Fifty Degrees Below - Kim Stanley Robinson [129]
This made for a very quiet neighborhood. No one wanted to attract the attention of the police. Any lit windows Frank gave a wide berth on principle, and so apparently did everyone else. Good avoidance protocols make good neighbors. Chessman might be tucked away in one of these hulks, but if so Frank wasn’t going to find out by knocking on doors or looking in windows.
And he doubted the youth would be in any of them anyway. Chessman had had a healthy propensity for staying outdoors.
That being the case, where was he?
Then Frank ran into Cutter out on Connecticut, and a tendril connected two parcels in his mind. “Cutter, do you know what happened to Chessman?”
“No, I ain’t seen him lately. Don’t know what happened to him.”
“Do you know anyone who might?”
“I don’t know. Maybe Byron, he used to play chess with him. I’ll ask.”
“Thanks, I’d appreciate that. Do you know what his real name was, by chance?”
“No, only thing I heard him called was Chessman.”
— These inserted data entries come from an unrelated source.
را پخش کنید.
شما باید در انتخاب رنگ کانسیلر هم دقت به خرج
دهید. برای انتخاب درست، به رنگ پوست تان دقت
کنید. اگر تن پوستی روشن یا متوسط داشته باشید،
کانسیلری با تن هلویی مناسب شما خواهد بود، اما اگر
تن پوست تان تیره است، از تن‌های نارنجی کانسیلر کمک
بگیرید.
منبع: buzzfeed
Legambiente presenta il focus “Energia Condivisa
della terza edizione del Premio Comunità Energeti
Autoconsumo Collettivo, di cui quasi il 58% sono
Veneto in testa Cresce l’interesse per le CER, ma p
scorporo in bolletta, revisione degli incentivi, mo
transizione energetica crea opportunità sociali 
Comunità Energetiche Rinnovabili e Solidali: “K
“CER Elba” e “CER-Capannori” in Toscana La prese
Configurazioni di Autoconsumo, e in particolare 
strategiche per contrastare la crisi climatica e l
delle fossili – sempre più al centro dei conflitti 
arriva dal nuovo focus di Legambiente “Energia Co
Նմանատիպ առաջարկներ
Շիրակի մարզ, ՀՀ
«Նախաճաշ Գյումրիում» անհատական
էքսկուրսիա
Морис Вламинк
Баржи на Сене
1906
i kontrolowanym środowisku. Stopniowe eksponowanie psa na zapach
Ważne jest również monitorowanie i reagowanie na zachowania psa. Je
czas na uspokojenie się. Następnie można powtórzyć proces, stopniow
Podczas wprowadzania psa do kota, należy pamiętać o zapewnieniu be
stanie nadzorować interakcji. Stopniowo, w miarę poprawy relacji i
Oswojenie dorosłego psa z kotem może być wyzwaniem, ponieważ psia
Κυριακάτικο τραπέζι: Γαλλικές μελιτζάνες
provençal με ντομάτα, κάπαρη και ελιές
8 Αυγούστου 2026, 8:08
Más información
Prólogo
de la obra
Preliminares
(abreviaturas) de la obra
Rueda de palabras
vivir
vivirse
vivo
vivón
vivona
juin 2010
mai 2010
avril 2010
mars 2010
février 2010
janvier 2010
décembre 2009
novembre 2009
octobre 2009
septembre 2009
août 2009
Out in the park proper the forest now seemed wilderness, with most human sign snowed over or overgrown or flooded away. It was a whole world. Firelight in the distance the only touch of humanity. A kind of Mirkwood or primeval forest, every tree Yggdrasil, and Frank the Green Man. Encountering a structure now was like stumbling on ruins. The Carter Barron amphitheater and the huge bridges south of the zoo looked like the work of Incans or Atlanteans.
The campfires in the park, unlike the squatter houses, could be investigated. It was possible to approach them surreptitiously, to put them under surveillance, to see if any of the little firelit faces were known to him. Stalking, pure and simple. Peering around trees, over flood snags, now flanked by snowdrifts. Rain had hardened the snow. Stepping through the crust made a distinct crunchy noise. One had to float on top with one’s weight on the back foot until the next step was pressed home. Time for the tiger mind to come to the fore. Someone had reported seeing the jaguar, east of the park.
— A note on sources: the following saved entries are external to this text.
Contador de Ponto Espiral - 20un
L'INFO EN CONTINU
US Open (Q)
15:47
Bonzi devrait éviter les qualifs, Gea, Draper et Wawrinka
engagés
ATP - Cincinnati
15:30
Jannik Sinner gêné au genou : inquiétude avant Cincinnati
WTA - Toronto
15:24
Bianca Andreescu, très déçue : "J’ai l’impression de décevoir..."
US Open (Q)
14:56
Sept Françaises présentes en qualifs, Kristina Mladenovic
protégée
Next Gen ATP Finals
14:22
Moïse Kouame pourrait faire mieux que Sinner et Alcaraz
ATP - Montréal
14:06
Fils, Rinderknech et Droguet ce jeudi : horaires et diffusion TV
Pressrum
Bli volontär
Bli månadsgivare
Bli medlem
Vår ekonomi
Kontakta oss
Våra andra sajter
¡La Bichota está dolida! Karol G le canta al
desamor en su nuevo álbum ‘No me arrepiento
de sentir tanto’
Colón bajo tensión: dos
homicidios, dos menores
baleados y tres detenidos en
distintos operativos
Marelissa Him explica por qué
Once he came on a single old man shivering before a smoky little blaze, obviously sick, and he roused him and asked him if he could get himself out to one of the homeless shelters on Connecticut, or the ER at the UDC hospital; but stubbornly the old man turned away from him, not quite coherent, maybe drunk, but maybe sick. All Frank could do was call 911 and give GPS coordinates, and wait for an EMS team to hike in and take over. Even if you were healthy, living out here was a tenuous thing, but for a sick person it was miserable. The paramedics ended up talking him onto a stretcher and carrying him out. The next night Frank passed by again, as part of his rounds, to see if the man had returned and if he was okay. No one there, fire out.
And never a sign of Chessman. The longer it went on the less likely it seemed Frank would ever find him. He must have moved to a different part of the city, or out of the metro area entirely.
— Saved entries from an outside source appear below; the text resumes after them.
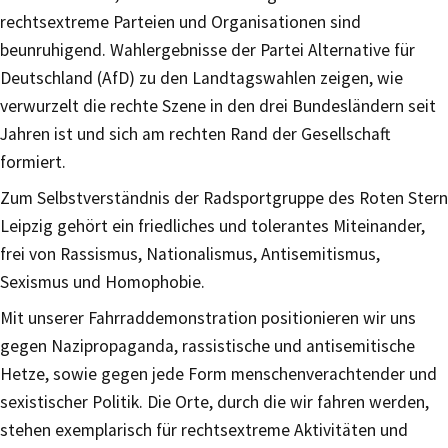
rechtsextreme Parteien und Organisationen sind
beunruhigend. Wahlergebnisse der Partei Alternative für
Deutschland (AfD) zu den Landtagswahlen zeigen, wie
verwurzelt die rechte Szene in den drei Bundesländern seit
Jahren ist und sich am rechten Rand der Gesellschaft
formiert.
Zum Selbstverständnis der Radsportgruppe des Roten Stern
Leipzig gehört ein friedliches und tolerantes Miteinander,
frei von Rassismus, Nationalismus, Antisemitismus,
Sexismus und Homophobie.
Mit unserer Fahrraddemonstration positionieren wir uns
gegen Nazipropaganda, rassistische und antisemitische
Hetze, sowie gegen jede Form menschenverachtender und
sexistischer Politik. Die Orte, durch die wir fahren werden,
stehen exemplarisch für rechtsextreme Aktivitäten und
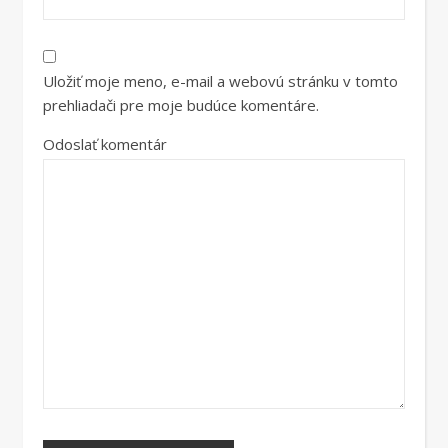
Uložiť moje meno, e-mail a webovú stránku v tomto
prehliadači pre moje budúce komentáre.
Odoslať komentár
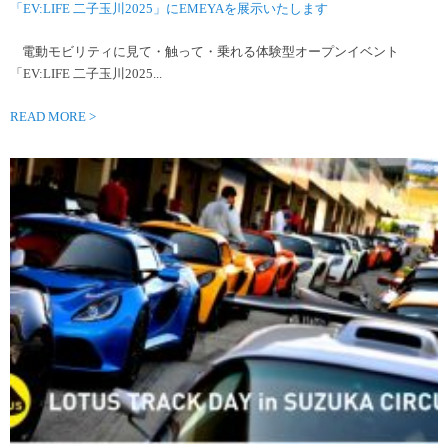
「EV:LIFE 二子玉川2025」にEMEYAを展示いたします
電動モビリティに見て・触って・乗れる体験型オープンイベント
「EV:LIFE 二子玉川2025...
READ MORE >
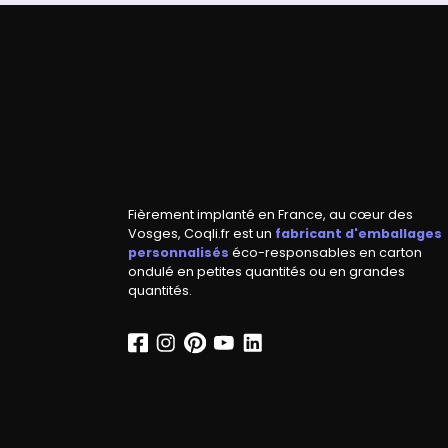
Fièrement implanté en France, au cœur des
Vosges, Coqli.fr est un
fabricant d'emballages
personnalisés
éco-responsables en carton
ondulé en petites quantités ou en grandes
quantités.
One evening before climbing into his tree house Frank hiked under the moon, in a stiff north wind that tossed the branches up and down and side to side, a glorious skitter-skatter of black lines against gray sky. When he headed north the wind shoved his breath right into his lungs. How big the world seemed with the moonlight on the snow.
Then he came over the rise next to site 21 and saw around its fire shouting figures, fighting furiously. “Hey!” he cried, rushing down in a wild glissade. Something hit the fire and sparks exploded out of it; Frank saw a figure swing something to hit one of the prone bros, and as Frank plunged through the last trees toward him, shouting and pulling the hand axe from his fanny pack, the man looked up and Frank saw suddenly that it was the crazy guy who had chased him off Route 66 in his pick-up truck.